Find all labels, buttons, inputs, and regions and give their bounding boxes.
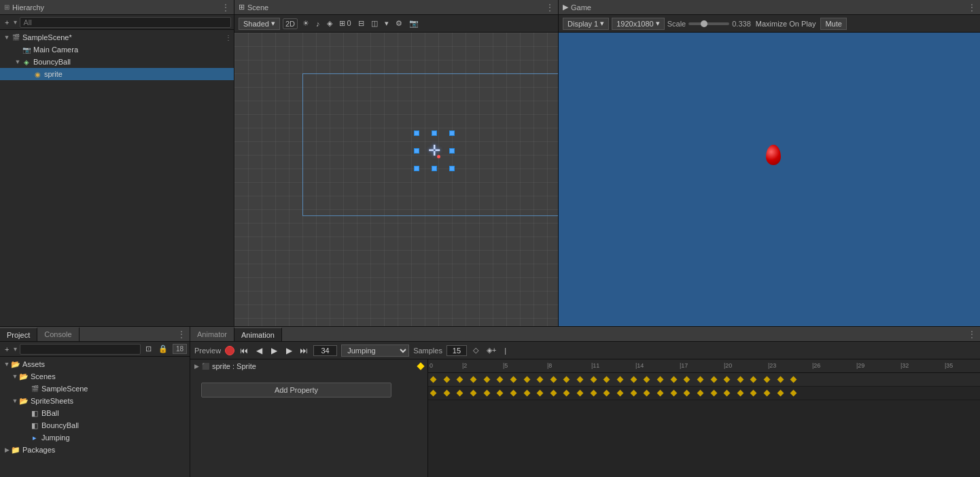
- clip-dropdown[interactable]: Jumping: [341, 344, 409, 357]
- keyframe-diamond[interactable]: [764, 390, 771, 397]
- scene-snap-btn[interactable]: ◫: [369, 18, 380, 29]
- prev-frame-btn[interactable]: ◀: [253, 345, 264, 356]
- keyframe-diamond[interactable]: [470, 390, 476, 397]
- next-frame-btn[interactable]: ▶: [283, 345, 294, 356]
- keyframe-diamond[interactable]: [510, 376, 517, 383]
- skip-to-start-btn[interactable]: ⏮: [239, 345, 249, 356]
- handle-bottom-mid[interactable]: [432, 166, 437, 171]
- keyframe-diamond[interactable]: [750, 390, 757, 397]
- tree-item-packages[interactable]: ▶ 📁 Packages: [0, 444, 190, 456]
- keyframe-diamond[interactable]: [483, 390, 490, 397]
- keyframe-diamond[interactable]: [430, 390, 437, 397]
- curves-btn[interactable]: |: [502, 346, 508, 355]
- handle-bottom-right[interactable]: [449, 166, 455, 171]
- scene-object[interactable]: ✛: [417, 133, 452, 169]
- resolution-dropdown[interactable]: 1920x1080 ▾: [612, 18, 664, 30]
- keyframe-diamond[interactable]: [550, 390, 557, 397]
- tree-item-bouncy-ball[interactable]: ▼ ◈ BouncyBall: [0, 56, 234, 68]
- animation-menu-icon[interactable]: ⋮: [968, 330, 980, 339]
- keyframe-diamond[interactable]: [697, 390, 703, 397]
- keyframe-diamond[interactable]: [670, 390, 677, 397]
- keyframe-diamond[interactable]: [483, 376, 490, 383]
- scene-more-btn[interactable]: ▾: [383, 18, 391, 29]
- keyframe-diamond[interactable]: [590, 376, 597, 383]
- samples-input[interactable]: [447, 345, 467, 356]
- handle-mid-left[interactable]: [414, 148, 419, 154]
- tree-item-spritesheets[interactable]: ▼ 📂 SpriteSheets: [0, 395, 190, 407]
- handle-top-left[interactable]: [414, 130, 419, 136]
- keyframe-diamond[interactable]: [617, 390, 624, 397]
- project-lock-btn[interactable]: 🔒: [156, 344, 170, 354]
- keyframe-diamond[interactable]: [510, 390, 517, 397]
- keyframe-diamond[interactable]: [777, 390, 784, 397]
- record-btn[interactable]: [225, 346, 234, 355]
- keyframe-diamond[interactable]: [657, 376, 663, 383]
- scene-effects-btn[interactable]: ◈: [325, 18, 334, 29]
- handle-top-mid[interactable]: [432, 130, 437, 136]
- keyframe-diamond[interactable]: [497, 376, 504, 383]
- play-btn[interactable]: ▶: [268, 345, 279, 356]
- keyframe-diamond[interactable]: [577, 376, 584, 383]
- keyframe-diamond[interactable]: [603, 390, 610, 397]
- hierarchy-add-btn[interactable]: +: [3, 18, 11, 27]
- keyframe-diamond[interactable]: [657, 390, 663, 397]
- tab-animation[interactable]: Animation: [234, 328, 282, 341]
- keyframe-diamond[interactable]: [523, 376, 530, 383]
- handle-bottom-left[interactable]: [414, 166, 419, 171]
- keyframe-diamond[interactable]: [644, 390, 650, 397]
- game-menu-icon[interactable]: ⋮: [968, 3, 976, 12]
- tree-item-sample-scene[interactable]: 🎬 SampleScene: [0, 383, 190, 395]
- tab-animator[interactable]: Animator: [190, 328, 234, 341]
- display-dropdown[interactable]: Display 1 ▾: [563, 18, 609, 30]
- keyframe-diamond[interactable]: [710, 376, 717, 383]
- scene-camera-btn[interactable]: 📷: [407, 18, 421, 29]
- keyframe-diamond[interactable]: [790, 376, 797, 383]
- handle-top-right[interactable]: [449, 130, 455, 136]
- scene-audio-btn[interactable]: ♪: [314, 19, 322, 29]
- keyframe-diamond[interactable]: [684, 376, 690, 383]
- keyframe-diamond[interactable]: [443, 390, 450, 397]
- keyframe-diamond[interactable]: [684, 390, 690, 397]
- keyframe-diamond[interactable]: [630, 376, 637, 383]
- shade-mode-dropdown[interactable]: Shaded ▾: [239, 18, 280, 30]
- tab-console[interactable]: Console: [37, 328, 79, 341]
- keyframe-diamond[interactable]: [443, 376, 450, 383]
- tree-item-assets[interactable]: ▼ 📂 Assets: [0, 358, 190, 370]
- keyframe-diamond[interactable]: [737, 390, 743, 397]
- project-menu-icon[interactable]: ⋮: [177, 330, 190, 339]
- keyframe-diamond[interactable]: [724, 390, 731, 397]
- tree-item-scenes[interactable]: ▼ 📂 Scenes: [0, 370, 190, 383]
- keyframe-diamond[interactable]: [710, 390, 717, 397]
- scale-slider[interactable]: [688, 22, 729, 25]
- record-keyframe-btn[interactable]: ◈+: [485, 345, 498, 355]
- tree-item-jumping[interactable]: ▸ Jumping: [0, 431, 190, 444]
- scene-grid-btn[interactable]: ⊟: [356, 18, 366, 29]
- hierarchy-menu-icon[interactable]: ⋮: [222, 3, 230, 12]
- keyframe-diamond[interactable]: [457, 376, 463, 383]
- keyframe-diamond[interactable]: [697, 376, 703, 383]
- keyframe-diamond[interactable]: [457, 390, 463, 397]
- keyframe-diamond[interactable]: [764, 376, 771, 383]
- add-property-btn[interactable]: Add Property: [201, 383, 391, 398]
- keyframe-diamond[interactable]: [724, 376, 731, 383]
- keyframe-diamond[interactable]: [430, 376, 437, 383]
- scene-menu-btn[interactable]: ⋮: [223, 34, 234, 41]
- project-search[interactable]: [20, 344, 140, 355]
- keyframe-diamond[interactable]: [497, 390, 504, 397]
- tab-project[interactable]: Project: [0, 328, 37, 341]
- scene-settings-btn[interactable]: ⚙: [393, 18, 404, 29]
- keyframe-diamond[interactable]: [537, 376, 544, 383]
- keyframe-diamond[interactable]: [537, 390, 544, 397]
- scene-lighting-btn[interactable]: ☀: [300, 18, 311, 29]
- maximize-on-play-btn[interactable]: Maximize On Play: [754, 19, 818, 29]
- keyframe-diamond[interactable]: [563, 376, 570, 383]
- keyframe-diamond[interactable]: [563, 390, 570, 397]
- handle-mid-right[interactable]: [449, 148, 455, 154]
- project-filter-btn[interactable]: ⊡: [143, 344, 154, 354]
- keyframe-diamond[interactable]: [777, 376, 784, 383]
- mute-btn[interactable]: Mute: [820, 18, 846, 30]
- tree-item-scene[interactable]: ▼ SampleScene* ⋮: [0, 31, 234, 43]
- frame-input[interactable]: [313, 345, 337, 356]
- property-sprite-row[interactable]: ▶ ⬛ sprite : Sprite: [190, 359, 427, 373]
- keyframe-diamond[interactable]: [470, 376, 476, 383]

## Task
The response should consist of the number of lines in the data that hold the word "project", with nothing added.

## Written solution
5